Hacker Newsnew | past | comments | ask | show | jobs | submitlogin

Yes, George Hotz (geohot) reverse engineered the neural engine and could make it work for tinygrad, the videos posted in the other reply describe the reverse engineering process.

I wonder why Apple didn't provide low-level API's to access the hardware? It may have various restrictions. I recall Apple also didn't provide proper API's to access OpenCL frameworks on iOS, but some people found workarounds to access that as well. Maybe they only integrate with a few limited but important use cases, TensorFlow, Adobe that they can control.

Could it be that using the ANE in the wrong way overheats the M1?



Because machine learning accelerators are, in the broadest sense, not "done" and rapidly evolving every year. Exposing too many details of the underlying architecture is a prime way to ossify your design, making it impossible to change, and as a result you will fall behind. It is possible the Neural Engine of 2022 will look very different to the one of 2025, as far as the specifics of the design, opcode set, etc all go.

One of the earliest lessons along this line was Itanium. Itanium exposing so much of the underlying architecture as a binary format and binary ABI made evolution of the design extremely difficult later on, even if you could have magically solved all the compiler problems back in 2000. Most machine learning accelerators are some combination of a VLIW and/or systolic array design. Most VLIW designers have learned that exposing the raw instruction pipeline to your users is a bad idea not because it's impossibly difficult to use (compilers do in fact keep getting better), but because it makes change impossible later on.
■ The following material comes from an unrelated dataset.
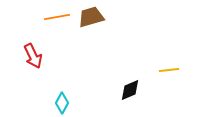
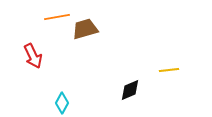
brown trapezoid: moved 6 px left, 12 px down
This is also why we got rid of delay slots in scalar ISAs, by the way; yes they are annoying but they also expose too much of the implementation pipeline, which is the much bigger issue.

Many machine learning companies take similar approaches where you can only use high-level frameworks like Tensorflow to interact with the accelerator. This isn't something from Apple's playbook, it's common sense once you begin to design these things. In the case of Other Corporations, there's also the benefit that it helps keep competitors away from their design secrets, but mostly it's for the same reason: exposing too much of the implementation details makes evolution and support extremely difficult.
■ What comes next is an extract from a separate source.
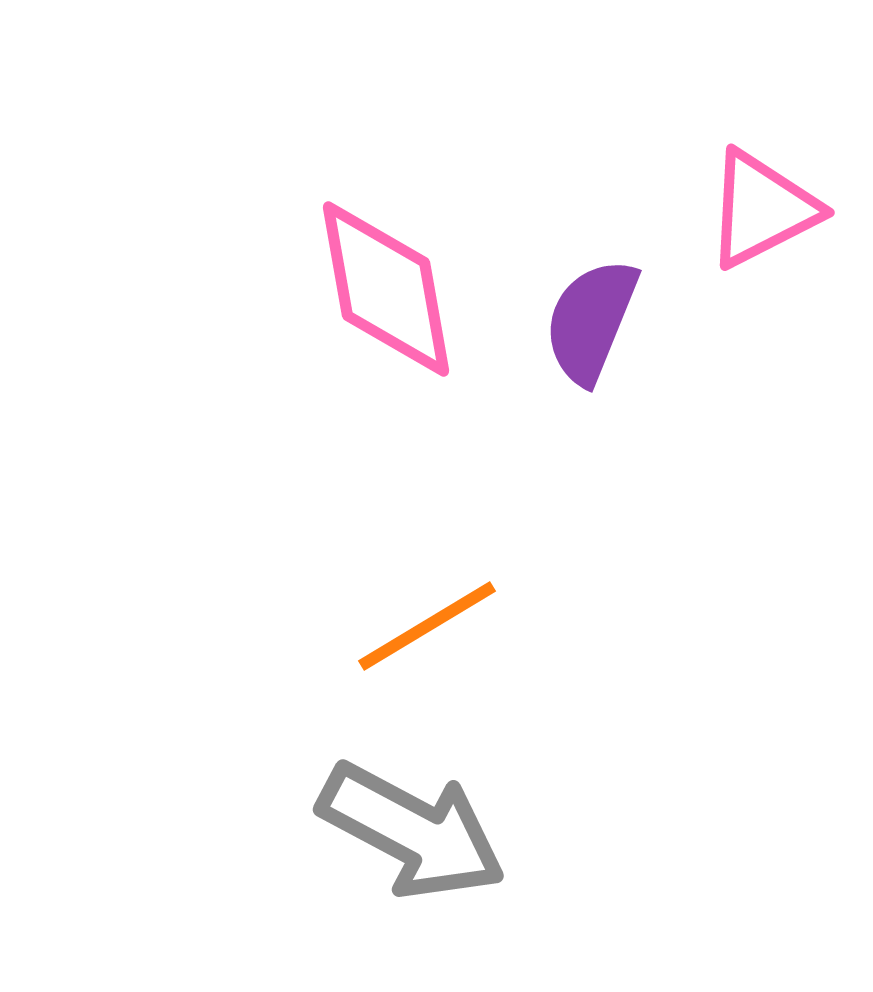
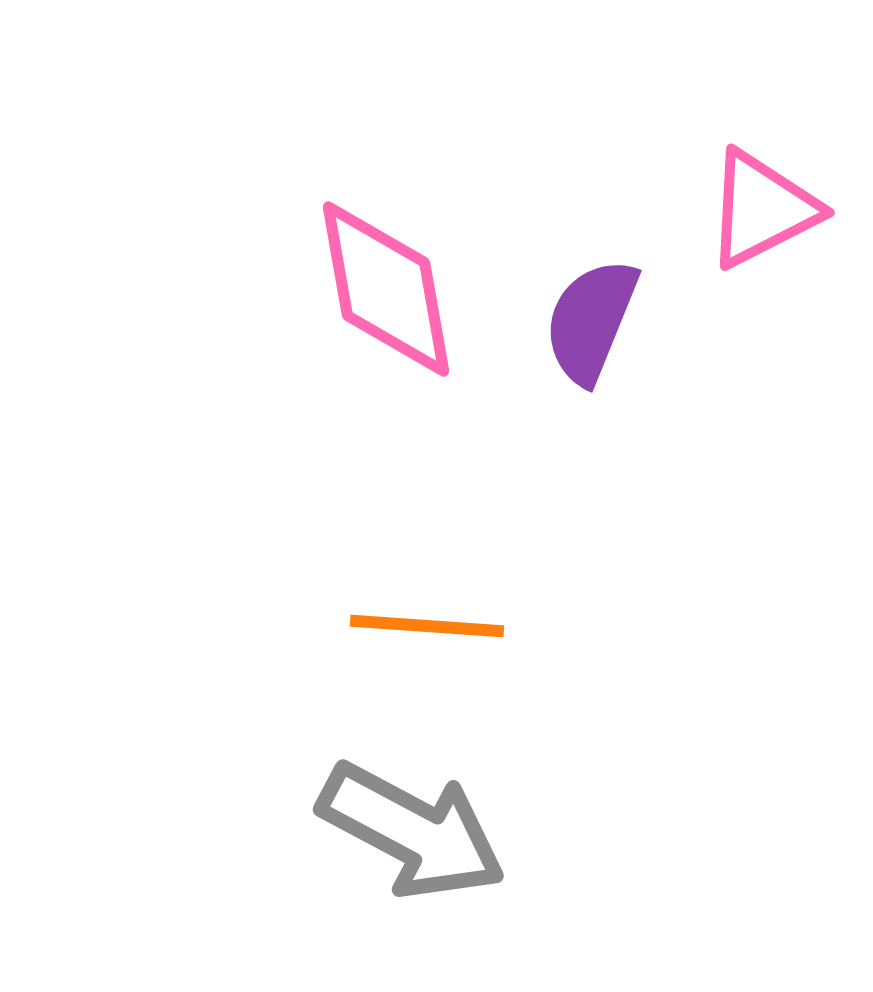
orange line: rotated 35 degrees clockwise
It sounds crass but my bet is that if Apple exposed the internal details of the ANE and later changed it (which they will, 100% it is not "done") the only "outcome" would be a bunch of rageposting on internet forums like this one. Something like: "DAE Apple mothershitting STUPID for breaking backwards compatibility? This choice has caused US TO SUFFER, all because of their BAD ENGINEERING! If I was responsible I would have already open sourced macOS and designed 10 completely open source ML accelerators and named them all 'Linus "Freakin Epic" Torvalds #1-10' where you could program them directly with 1s and 0s and have backwards compatibility for 500 years, but people are SHEEP and so apple doesn't LET US!" This will be posted by a bunch of people who compiled "Hello world" for it one time six months ago and then are mad it doesn't "work" anymore on a computer they do not yet own.

> Could it be that using the ANE in the wrong way overheats the M1?

No.


Was it really necessary to expand the fourth paragraph post-script to get your point across? Before it was a fairly holistic look at the difference between people who want flexibility and people who want stability, where neither party was necessarily right. Now it just reads like you're mocking people for desiring transparency in their hardware, which... seems hard to demonize?


There are other replies talking about Apple or whatever but I'll be honest: because 2 decades of online forum experience and FOSS development tells me that the final paragraph is exactly what happens anytime you change things like this and they are exposed to turbo-nerds, despite the fact they are often poorly educated and incredibly ill-informed about the topics at hand. You see it here in spades on HN. It doesn't have anything to do with Apple, either; plenty of FOSS maintainers could tell you similar horror stories. I mean it's literally just a paraphrase of an old XKCD.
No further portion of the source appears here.